For the small minority who want to devote the rest of their lives to Torah academia and research, I say, “Good on you, mate!” If they earn an independent income or have a patron who values their study and wants to support it… well, why not? And why is it anyone else’s business?
Ralph Leighton is one of my oldest and dearest friends. We were kids together in Glasgow. He was from a passionately Reform Jewish family but we were and are very close despite our worldview being hugely different. Today Ralph is a university professor in the UK and a communist. We still remain very close. He wrote me the following:
The reporting over here of these events has troubled me greatly.
I don’t want to get into the “These people are all crooks” stuff. I regard anyone who dodges tax, pays “under the counter,” etc., to be a crook – so that’s possibly close to everyone, me included.
I haven’t been able to get my head around the focus on the accused people’s religion.
Trump’s alleged financial jiggery-pokery hasn’t been couched in terms of “the Christian Donald Trump” nor was Watergate stated to be perpetrated by “the Christian R M Nixon.”
I would not allege that the religion of any of these people contributed to their conduct, and I can’t see how being Jewish contributed to the alleged actions of the people in Lakewood.
In the aftermath of the recent terrorist attacks in the UK, the media bent over backward not to say the word “Muslim.” Former president Obama always did the same. Mind you, there is justification for this sensitivity. It would be unjust to brand all Muslims guilty of the outrages because of a shared faith or race.
The problem is, there is not the slightest sign of such sensitivity where Jews are concerned. For non-Jewish anti Semites, all Jews are equally guilty of the alleged crimes of any Jew. For many non-haredi Jews, due process of law is an irrelevance. The Lakewood people are already guilty and all haredi Jews are, too.
Let me be clear here. I haven’t a clue if the people arrested are innocent or guilty. And I certainly agree that even an accusation of guilt is worrying in and of itself.
I also believe that the Lakewood community, like all such communities, should always bear in mind that we are in exile and have a constant duty of Kiddush Hashem (reflecting honor to God) and being loyal and outstanding citizens.
I recently translated and published the Shaar HaBitachon of the Chovos Halevovos. I did so because I believe passionately in the book and its message. Part of that message is not striving for material success that is indistinguishable from material excess.
All these issues (and many more) have been thrown onto center stage by these arrests. They demand a proper and appropriate response.
Statements by Rabbi Aaron Kotler and the Lakewood Vaad, or community council, confirm that this is precisely what is happening.
In the meantime, with guilt or innocence in these matters not having been established, many Jews – the sort of people I like and often speak for – have displayed a profoundly preexisting prejudice against haredi Jews. This has led them to say and allege things that one expects to hear from the vilest anti-Semites.

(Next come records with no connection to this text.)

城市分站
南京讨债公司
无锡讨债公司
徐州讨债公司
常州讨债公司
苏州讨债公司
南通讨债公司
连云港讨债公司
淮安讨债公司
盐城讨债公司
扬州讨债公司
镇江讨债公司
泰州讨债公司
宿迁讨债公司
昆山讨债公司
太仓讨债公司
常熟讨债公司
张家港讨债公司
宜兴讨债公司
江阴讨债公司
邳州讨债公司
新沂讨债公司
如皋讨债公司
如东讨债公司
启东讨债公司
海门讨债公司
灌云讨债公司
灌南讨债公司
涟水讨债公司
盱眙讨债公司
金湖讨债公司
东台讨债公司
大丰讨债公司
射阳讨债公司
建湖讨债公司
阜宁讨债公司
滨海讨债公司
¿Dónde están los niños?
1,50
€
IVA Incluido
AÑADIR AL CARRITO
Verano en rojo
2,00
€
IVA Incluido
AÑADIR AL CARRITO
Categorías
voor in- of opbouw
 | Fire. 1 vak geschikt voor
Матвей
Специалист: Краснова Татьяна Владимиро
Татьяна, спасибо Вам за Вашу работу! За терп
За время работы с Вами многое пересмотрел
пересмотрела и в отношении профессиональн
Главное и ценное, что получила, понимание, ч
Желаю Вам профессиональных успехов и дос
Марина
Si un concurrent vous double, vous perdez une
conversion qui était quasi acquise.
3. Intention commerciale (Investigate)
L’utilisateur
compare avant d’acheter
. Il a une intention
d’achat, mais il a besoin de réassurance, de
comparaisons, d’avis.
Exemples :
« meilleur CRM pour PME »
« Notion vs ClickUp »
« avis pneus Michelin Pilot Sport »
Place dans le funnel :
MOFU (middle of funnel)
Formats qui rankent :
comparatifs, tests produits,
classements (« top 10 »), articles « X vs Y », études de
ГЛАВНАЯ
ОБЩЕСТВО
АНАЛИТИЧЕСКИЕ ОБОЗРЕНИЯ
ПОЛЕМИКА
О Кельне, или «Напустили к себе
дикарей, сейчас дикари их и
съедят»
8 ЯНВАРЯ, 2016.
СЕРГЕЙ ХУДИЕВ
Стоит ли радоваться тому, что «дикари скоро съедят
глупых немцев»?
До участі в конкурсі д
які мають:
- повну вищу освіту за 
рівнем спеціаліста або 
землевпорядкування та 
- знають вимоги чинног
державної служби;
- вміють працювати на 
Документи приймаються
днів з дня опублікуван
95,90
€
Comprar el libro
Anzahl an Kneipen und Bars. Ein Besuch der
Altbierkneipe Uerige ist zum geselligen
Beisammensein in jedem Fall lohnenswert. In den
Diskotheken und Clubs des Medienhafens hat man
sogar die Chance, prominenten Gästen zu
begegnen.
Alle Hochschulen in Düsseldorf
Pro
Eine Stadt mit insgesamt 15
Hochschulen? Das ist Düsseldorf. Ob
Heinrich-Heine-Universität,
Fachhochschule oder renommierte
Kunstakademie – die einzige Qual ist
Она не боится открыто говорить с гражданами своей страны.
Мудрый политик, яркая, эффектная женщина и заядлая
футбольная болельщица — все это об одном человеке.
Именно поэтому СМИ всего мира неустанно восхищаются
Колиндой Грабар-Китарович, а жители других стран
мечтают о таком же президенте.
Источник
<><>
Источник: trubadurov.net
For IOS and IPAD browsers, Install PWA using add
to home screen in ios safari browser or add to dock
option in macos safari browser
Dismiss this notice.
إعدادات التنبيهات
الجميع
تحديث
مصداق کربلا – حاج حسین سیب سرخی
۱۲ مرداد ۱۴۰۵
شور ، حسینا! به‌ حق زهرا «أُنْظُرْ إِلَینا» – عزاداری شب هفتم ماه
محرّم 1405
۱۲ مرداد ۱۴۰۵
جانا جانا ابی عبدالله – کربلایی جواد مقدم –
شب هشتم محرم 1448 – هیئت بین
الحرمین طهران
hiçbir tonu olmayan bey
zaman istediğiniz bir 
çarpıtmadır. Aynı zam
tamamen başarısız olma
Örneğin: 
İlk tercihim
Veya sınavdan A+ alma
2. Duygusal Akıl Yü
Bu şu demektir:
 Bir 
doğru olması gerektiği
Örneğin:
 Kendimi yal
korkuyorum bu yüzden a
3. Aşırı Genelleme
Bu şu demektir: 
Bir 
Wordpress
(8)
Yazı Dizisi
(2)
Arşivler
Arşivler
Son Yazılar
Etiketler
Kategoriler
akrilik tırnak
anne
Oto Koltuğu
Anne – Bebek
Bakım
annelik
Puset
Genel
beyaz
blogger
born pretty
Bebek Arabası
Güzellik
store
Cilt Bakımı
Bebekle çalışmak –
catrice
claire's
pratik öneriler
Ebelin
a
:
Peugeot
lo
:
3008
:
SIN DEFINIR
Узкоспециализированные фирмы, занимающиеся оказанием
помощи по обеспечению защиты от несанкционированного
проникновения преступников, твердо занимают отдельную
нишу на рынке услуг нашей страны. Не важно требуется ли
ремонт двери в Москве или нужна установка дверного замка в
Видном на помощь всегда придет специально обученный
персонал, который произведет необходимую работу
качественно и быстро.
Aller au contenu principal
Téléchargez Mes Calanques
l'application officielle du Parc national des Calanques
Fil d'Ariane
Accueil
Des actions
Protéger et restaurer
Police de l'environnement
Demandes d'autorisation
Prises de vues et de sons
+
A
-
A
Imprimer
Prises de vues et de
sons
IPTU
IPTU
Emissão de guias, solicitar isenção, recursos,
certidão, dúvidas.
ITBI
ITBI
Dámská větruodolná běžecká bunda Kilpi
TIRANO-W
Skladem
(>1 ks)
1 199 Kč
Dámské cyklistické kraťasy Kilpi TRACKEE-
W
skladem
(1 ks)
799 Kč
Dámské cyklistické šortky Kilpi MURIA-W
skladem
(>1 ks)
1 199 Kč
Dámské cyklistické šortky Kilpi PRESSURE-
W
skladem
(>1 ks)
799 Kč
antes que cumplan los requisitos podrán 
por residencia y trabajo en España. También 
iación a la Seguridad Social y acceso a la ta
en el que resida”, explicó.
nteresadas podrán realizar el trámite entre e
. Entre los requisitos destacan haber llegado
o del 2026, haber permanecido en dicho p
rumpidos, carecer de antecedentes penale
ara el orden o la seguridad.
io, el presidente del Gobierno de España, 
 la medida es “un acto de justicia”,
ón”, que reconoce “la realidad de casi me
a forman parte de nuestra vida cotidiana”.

Those concerned that their outlook may indeed reflect the oldest hatred of all should consider the things they’ve written and said in light of the old duck test: “If it looks like a duck, swims like a duck, and quacks like a duck, then it probably is a duck.”
No less a figure than the late anti-Orthodox Israeli politician Shulamit Aloni once said that in Israeli society, the haredi Jew has taken the place of the reviled “Jew” in general society.
It seems that, too frequently, this is true in American Jewish and non-Jewish society as well.